Figli tra consanguinei 0I rapporti sessuali tra parenti sono stati visti in modi alquanto diversi nella storia, in alcuni casi in modo naturale e in altri sono stati vietati o censurati per motivi morali, religiosi o persino scientifici.

In alcune società primitive si promuovevano i rapporti tra individui consanguinei per incrementare l’unità familiare, ad esempio nell’Antico Egitto in cui i matrimoni tra i membri della stessa famiglia erano frequenti. Attualmente la legislazione di numerosi Stati degli USA vietano l’unione tra cugini di primo grado.

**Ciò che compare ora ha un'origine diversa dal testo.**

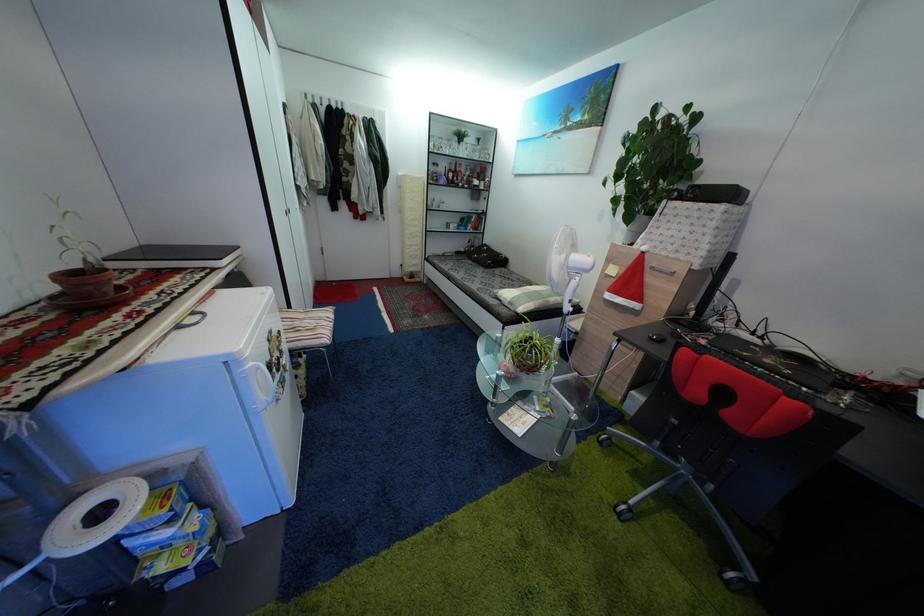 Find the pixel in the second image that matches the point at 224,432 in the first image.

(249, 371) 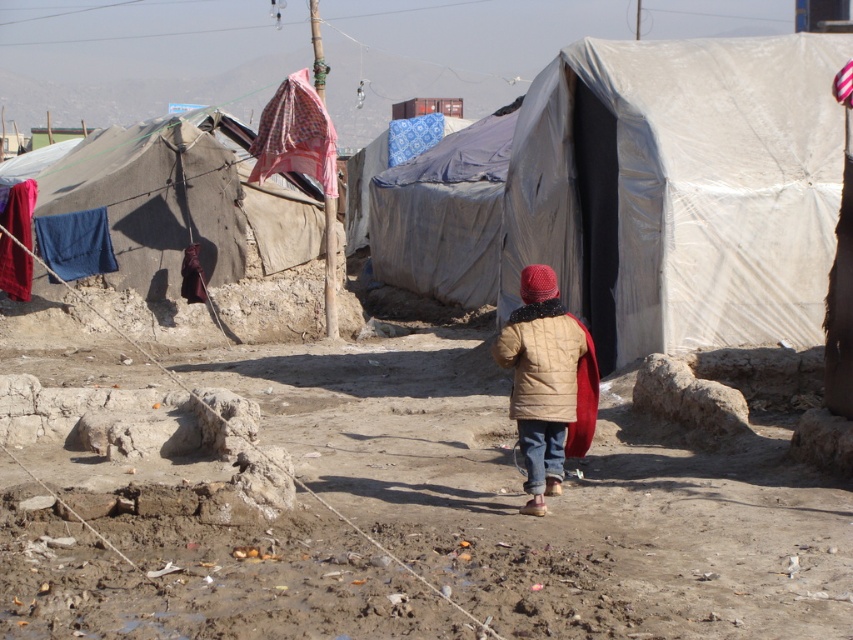 Does brown dirt field at center have a greater height compared to red fabric at left?

In fact, brown dirt field at center may be shorter than red fabric at left.

Who is more distant from viewer, (601, 579) or (19, 266)?

Point (19, 266)

Is point (122, 568) more distant than point (9, 252)?

No, it is in front of (9, 252).

Find the location of a particular element. brown dirt field at center is located at coordinates (554, 499).

Who is more forward, (775, 97) or (537, 310)?

Point (537, 310) is more forward.

Does white tarpaulin tent at center come behind matte beige jacket at center?

Yes.

What do you see at coordinates (680, 189) in the screenshot? I see `white tarpaulin tent at center` at bounding box center [680, 189].

Find the location of a particular element. The width and height of the screenshot is (853, 640). white tarpaulin tent at center is located at coordinates (680, 189).

Is brown dirt field at center above blue fabric at left?

No, brown dirt field at center is not above blue fabric at left.

Between point (280, 438) and point (53, 269), which one is positioned behind?

The point (53, 269) is more distant.

Does point (517, 609) lie behind point (80, 211)?

No, it is not.

Locate an element on the screen. brown dirt field at center is located at coordinates (554, 499). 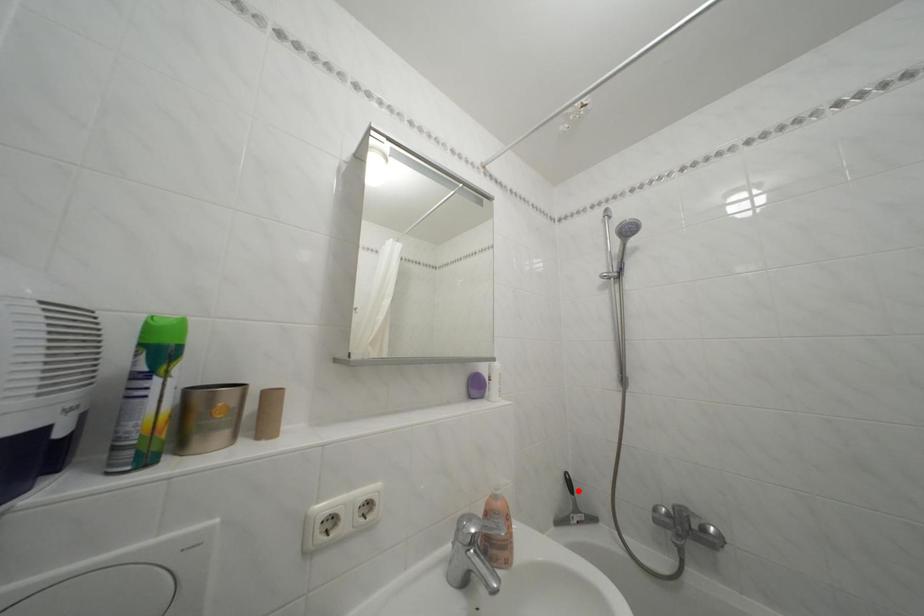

La cultura popolare ci ha trasmesso che i figli frutto di rapporti tra consanguinei nascono con grandi malformazioni o problemi mentali. Questa idea è stata risaltata dal fatto che alcune malattie come l’emofilia o la porfiria, si ereditavano tra i membri della nobiltà europea a causa dell’elevato grado di endogamia. Nella storia spagnola vi è un chiaro esempio di un Re che a causa dell’alto grado do consanguineità è nato rachitico, con problemi mentali e sterile. Ci riferiamo a Carlo II “Lo Stregato”, monarca spagnolo della fine del XVII secolo.

Tutte queste affermazioni della cultura popolare hanno una base scientifica? Esiste un rischio superiore di malformazioni nei bambini nati tra consanguinei?

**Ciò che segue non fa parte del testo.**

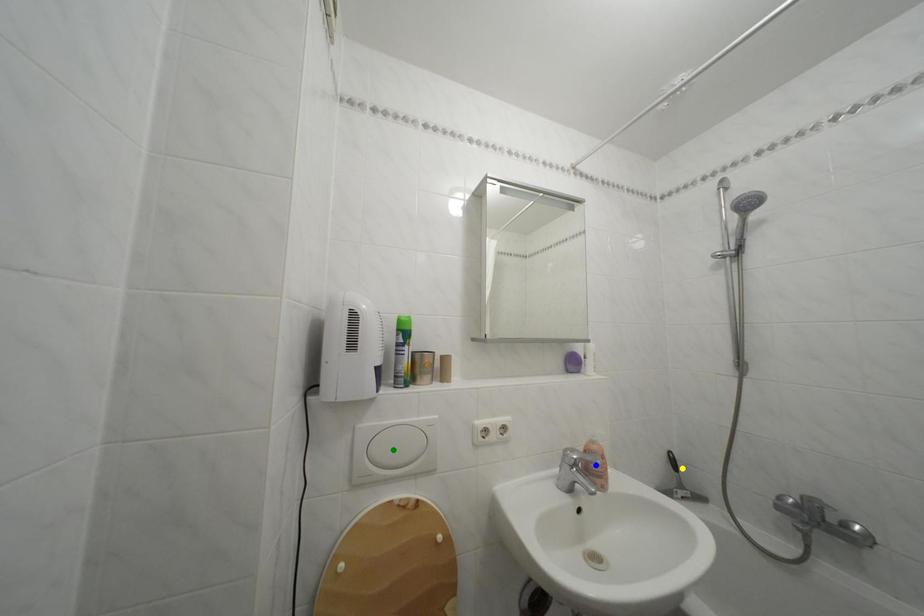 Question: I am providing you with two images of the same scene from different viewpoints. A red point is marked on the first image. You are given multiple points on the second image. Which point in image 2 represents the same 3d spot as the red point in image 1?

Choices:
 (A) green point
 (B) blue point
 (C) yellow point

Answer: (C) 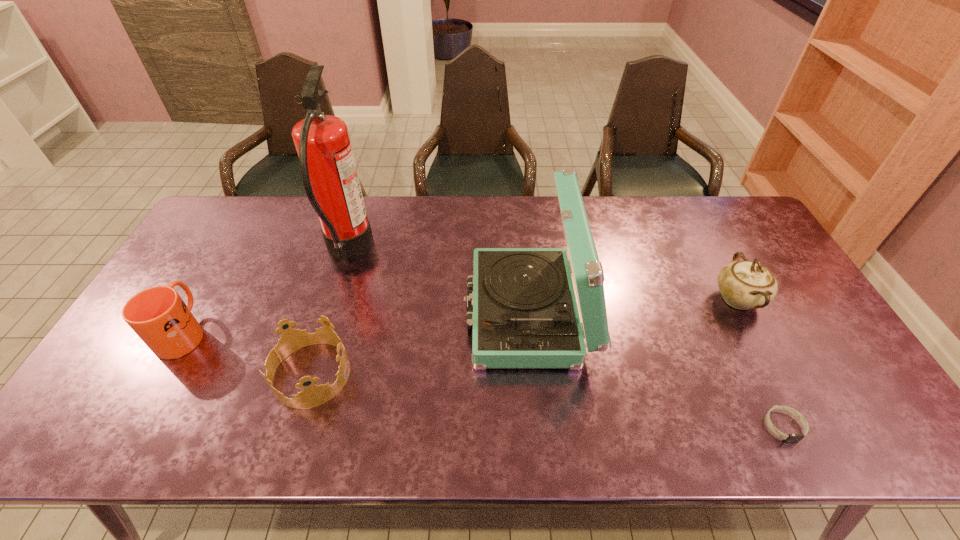 The height and width of the screenshot is (540, 960). Identify the location of vacant space that satisfies the following two spatial constraints: 1. on the handle side of the chinaware; 2. on the left side of the mug. (204, 299). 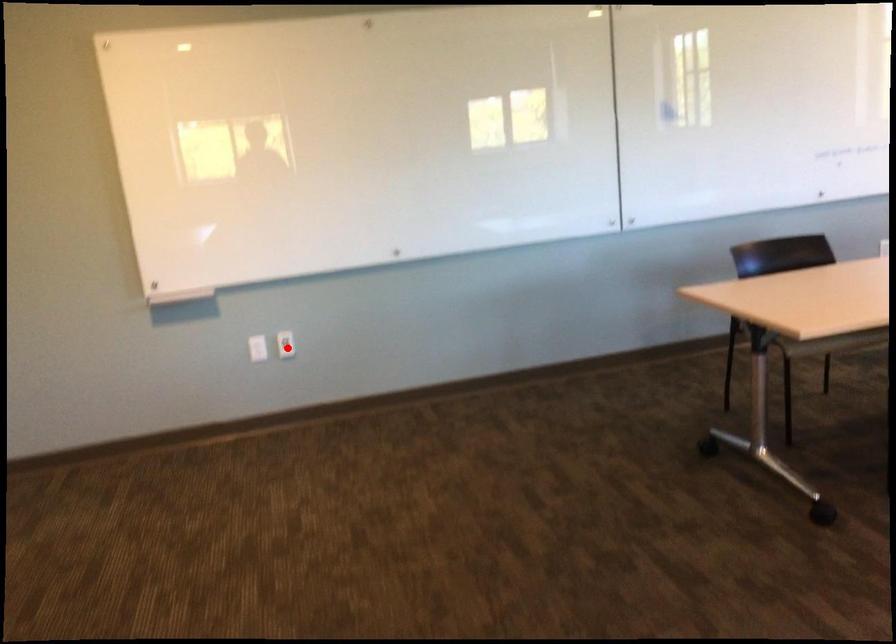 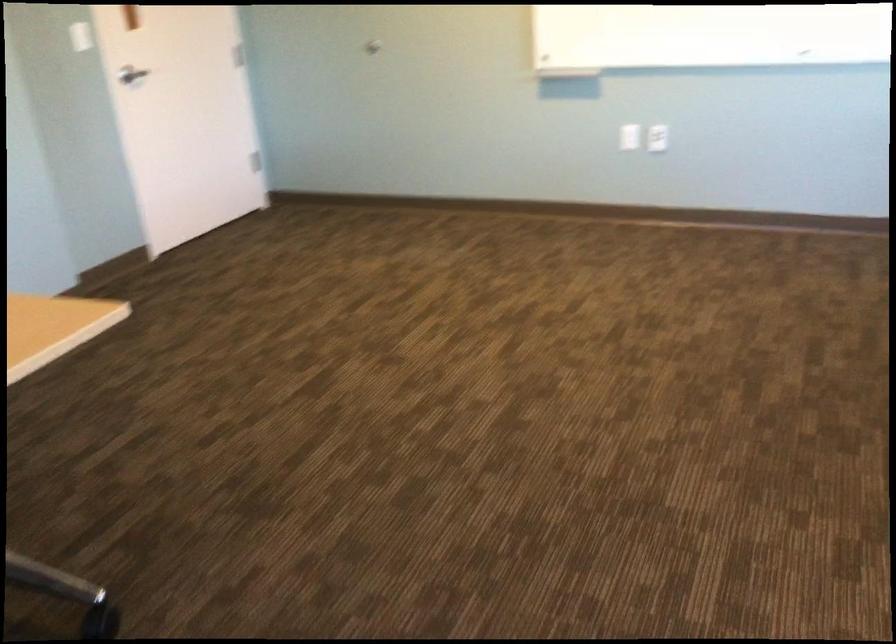 Where in the second image is the point corresponding to the highlighted location from the first image?

(657, 138) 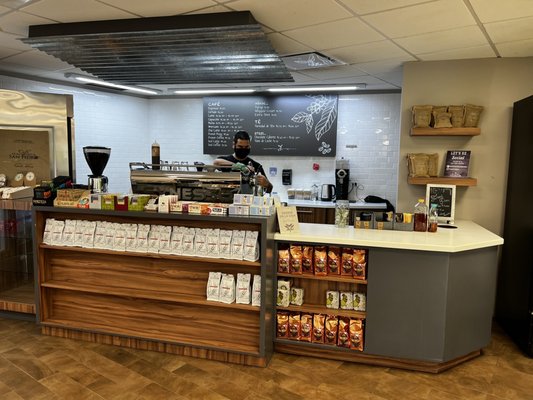 The height and width of the screenshot is (400, 533). What are the coordinates of `shelf` in the screenshot? It's located at (95, 301). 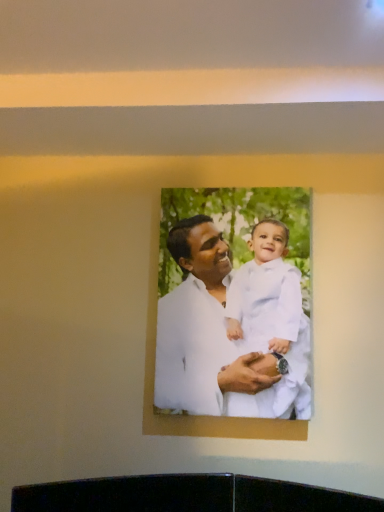 Describe the element at coordinates (194, 415) in the screenshot. The image size is (384, 512). I see `white paper at center` at that location.

Where is `white paper at center`? The image size is (384, 512). white paper at center is located at coordinates (194, 415).

Locate an element on the screen. The image size is (384, 512). white paper at center is located at coordinates (194, 415). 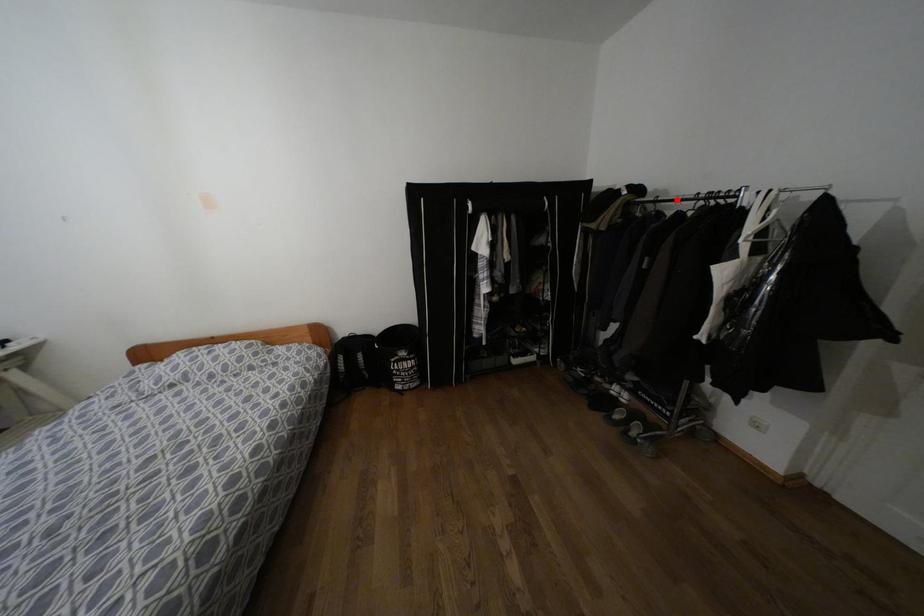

La consanguineità aumenta le possibilità di trasmissione di alcuni tipi di malattie ereditarie alla generazione successiva. Esiste un gruppo di malattie genetiche che possiedono un tipo di ereditarietà denominata autosomica recessiva. Nel nostro genoma possediamo due copie di ogni gene, una ereditata dal padre e una dalla madre. Le malattie autosomiche recessive per manifestarsi devono avere le due copie del gene mutate. Se solo una delle copie è mutata e l’altra no, la persona sarà portatrice (potrà trasmettere la malattia) ma non avrà nessun sintomo clinico della malattia.

I genitori condividono con i propri figli la metà dei geni per cui se dovesse esistere una mutazione in un gene dei genitori, la metà dei figli saranno portatori asintomatici della mutazione e in questo caso il frutto di un rapporto tra consanguinei avrebbe un 25% di probabilità di soffrire questa malattia.

Man mano che diminuisce la consanguineità, si riduca questa probabilità, sebbene sia superiore a quella di una popolazione generale, per cui non si scarta il fatto che persone della stessa famiglia potrebbero essere portatori di mutazioni ereditate da antenati comuni.  Recentemente sono state calcolare queste probabilità e si stima che sono 1,7- 2,8 superiori rispetto alle coppie senza nessun legame familiare.

Il Test di compatibilità genetica (TCG) permette di analizzare 600 malattie genetiche  con ereditarietà recessiva. In caso di matrimonio tra familiari si consiglia di effettuare questo test in entrambi i membri della coppia per scartare la presenza di una mutazione nello stesso gene e quindi il rischio di trasmettere la malattia ai discendenti. In caso affermativo, le nuove tecnologie ci offrono soluzioni tra cui la Diagnosi Genetica Preimpianto (DGP) che permette in un ciclo di Fecondazione in Vitro di selezionare gli embrioni privi di questa malattia prima di essere trasferiti nell’utero materno.

Dott. José A. Ortiz, biochimico del Instituto Bernabeu.